In some places in Mexico, teenagers are baggers, but in others the elderly were given spots under a program arranged many years ago with the government’s National Institute for the Elderly. Walmart said it had notified the Institute in December that the arrangement would not be renewed.

But the baggers only got word of the change in May, when Mexico City loosened pandemic restrictions amid a drop in case numbers. That is because the elderly baggers — whose age puts them at higher risk for severe COVID-19 — had not been working at the stores since March 2020, and many had only recently contemplated the possibility of going back to work.

It’s not just Mexico City; in early June, the legislature in the northern state of Tamaulipas approved a resolution urging that fully vaccinated elderly adults be allowed to return to work as grocery baggers, “to obtain some more income for themselves and their families.”

Fadlala Akabani, Mexico City’s secretary of economic development, said there are about 35,000 elderly baggers nationwide, and about 4,400 in the capital.

“Of the 4,400 that the company had (in the capital) only 2,209 have tried to go back to work,” Akabani said, “So we are trying to relocate them in some (other) stores.”

But if consumer habits really have changed that much, it’s not clear how many other grocery store chains will be open to the idea.

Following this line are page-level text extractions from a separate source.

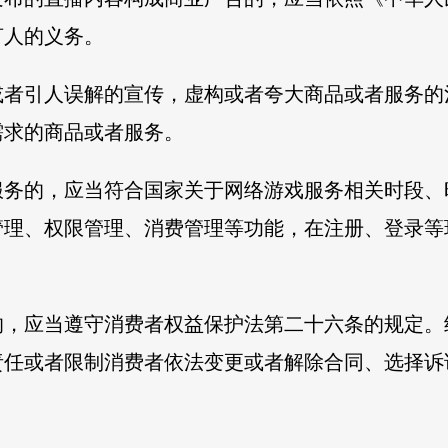
言人的义务。
或者引人误解的宣传，虚构或者夸大商品或者服务的
需求的商品或者服务。
服务的，应当符合国家关于网络游戏服务相关时段、
管理、权限管理、消费管理等功能，在注册、登录等
的，应当遵守消费者权益保护法第二十六条的规定。
责任或者限制消费者依法变更或者解除合同、选择诉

Under a program started by President Andrés Manuel López Obrador, people over 68 in Mexico receive a monthly supplementary income payment of about $65 per month. But given Mexico’s woefully insufficient and spotty pension programs, many elderly people can’t make ends meet.

At the same time, they complain that most employers are unwilling to hire them, a situation that will probably only get worse in the wake of the pandemic.

“A weak pension system, an increase in under-the-table work and unfavorable labor market conditions are factors that affect the wellbeing of elderly people,” the Institute said in a statement. “A lot of elderly people are still independent and able to function, and they want to continue working and earning money, to make them feel useful and fulfilled.”